Donald Trump celebró su cumpleaños número 80 con una escena inédita en la historia reciente de la Casa Blanca: una noche de combates de UFC en el jardín sur de la residencia presidencial. El evento, presentado como parte de las conmemoraciones por el aniversario 250 de la independencia de Estados Unidos, también funcionó como una demostración del estilo político y mediático que ha definido al mandatario.
La Casa Blanca ha recibido conciertos, ceremonias, recepciones diplomáticas y actos culturales. Sin embargo, nunca había sido escenario de un espectáculo de artes marciales mixtas, con octágono, gradas, focos, patrocinios y una producción diseñada para televisión. La imagen fue tan llamativa como polémica.
Según la información oficial del evento, la cartelera incluyó siete combates y tuvo como pelea estelar el duelo entre Ilia Topuria y Justin Gaethje. El estadounidense venció al peleador hispano-georgiano en una noche seguida por miles de asistentes y espectadores en pantallas instaladas en zonas cercanas a la Casa Blanca.
El montaje fue de gran escala. En el jardín sur se instaló una estructura metálica conocida como “La Garra”, con iluminación de alto impacto y gradas para miles de invitados. Trump asistió junto a la primera dama, Melania Trump, mientras figuras de la UFC, empresarios, simpatizantes y aliados políticos ocuparon un lugar central en la celebración.
Dana White, presidente de la UFC y viejo aliado de Trump, estuvo detrás de una producción que convirtió el evento en una mezcla de deporte, espectáculo patriótico y mensaje político. La relación entre ambos viene de años atrás, cuando Trump organizaba peleas en sus propiedades y White lo respaldó públicamente en actos republicanos.
Pero la celebración también abrió un debate serio sobre el uso de espacios públicos para eventos privados con fines comerciales. Un grupo ciudadano, Public Integrity Project, intentó frenar la velada mediante una demanda. El argumento principal fue que la Casa Blanca y otros espacios federales estaban siendo utilizados para beneficiar a una empresa privada y, potencialmente, a personas cercanas al presidente.

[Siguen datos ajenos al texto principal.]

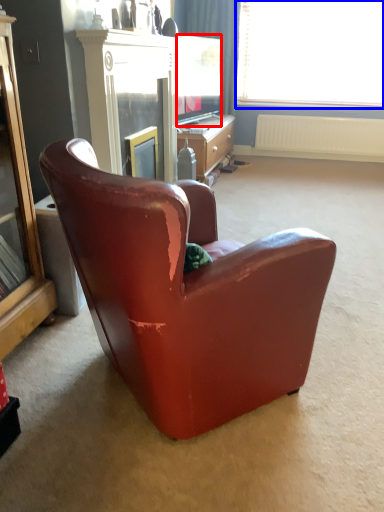 Question: Which object is closer to the camera taking this photo, television (highlighted by a red box) or window (highlighted by a blue box)?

El intento legal no logró detener el evento. Aun así, las críticas continuaron. Para sus detractores, la imagen de combates en la residencia presidencial reforzó la idea de una política convertida en espectáculo permanente. Para sus seguidores, en cambio, fue una celebración patriótica y una muestra de fuerza cultural.
La noche también confirmó la conexión de Trump con un público clave para su movimiento: hombres jóvenes, fanáticos del deporte de contacto y consumidores de entretenimiento directo, agresivo y altamente comercial. En ese sentido, la UFC no fue solo una fiesta de cumpleaños. Fue también una plataforma política.
El evento dejó una imagen difícil de ignorar: el centro simbólico del poder estadounidense transformado, por una noche, en una arena deportiva. Para algunos, fue una celebración audaz. Para otros, una señal preocupante de cómo se mezclan cada vez más la presidencia, el negocio del espectáculo y la cultura de combate.